Andy Lyons/Getty Images

So, you were hiding the eczema when you were playing basketball. Were you hiding it from friends and family in your day-to-day life?

People around me obviously knew because I would complain about it all the time. I was clearly so uncomfortable. Things like going to the pool or just going outside, I always had to check the weather. My most vivid memory—and I know this might sound very simple—but everyone would get out of the pool and just hang out. The minute I got out of the pool, I’d have to worry about my skin. Little things like that would affect my everyday life.

It was exhausting. It was just not how I should have been living my life. I should be able to do normal things without having to worry about eczema. I met with my dermatologist to talk about the risks and rewards, and Dupixent has given me so much relief. Skin is something you take for granted.

How long did it take you to actually seek treatment?

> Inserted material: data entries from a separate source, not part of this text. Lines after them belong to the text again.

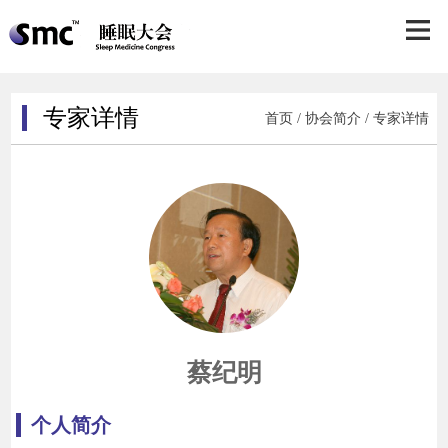
专家详情
首页
/
协会简介
/ 专家详情
蔡纪明
个人简介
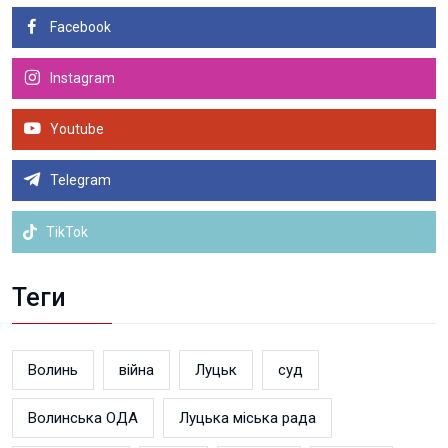
Facebook
Instagram
Youtube
Telegram
TikTok
Теги
Волинь
війна
Луцьк
суд
Волинська ОДА
Луцька міська рада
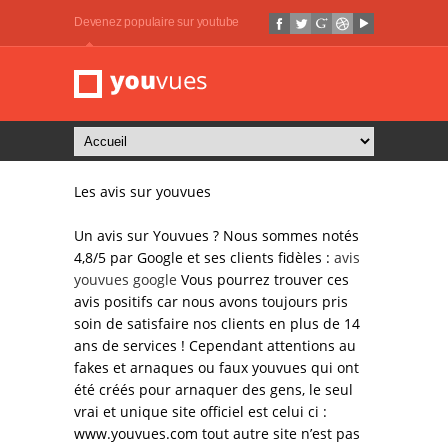
Devenez populaire sur youtube
avis sur youvues ?
Les avis sur youvues
Un avis sur Youvues ? Nous sommes notés
4,8/5 par Google et ses clients fidèles :
avis
youvues google
Vous pourrez trouver ces
avis positifs car nous avons toujours pris
soin de satisfaire nos clients en plus de 14
ans de services ! Cependant attentions au
fakes et arnaques ou faux youvues qui ont
été créés pour arnaquer des gens, le seul
vrai et unique site officiel est celui ci :
www.youvues.com tout autre site n’est pas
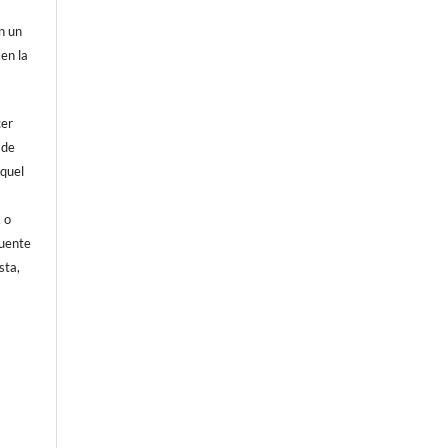
on un
 en la
cer
 de
aquel
, o
fuente
sta,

You always think it’s just going to go away. I got into my twenties and I was still trying all the lotions, the steroid creams, and it didn’t really give me the relief I needed. It’s been a long journey. There’s millions of people who go through the same thing. To share your story and know that there’s other people going through the same thing is pretty powerful. [I do] an on-site injection every two weeks. With any injection, there’s risk. But if you’re well-informed, it’s pretty cool.

You mentioned steroid creams. Were you worried about those setting off WNBA drug tests?

I mean, there’s so many things when it comes to that stuff, right? With steroid creams, it was just annoying that I had to do it every time I went to bed, something I had to think about all the time.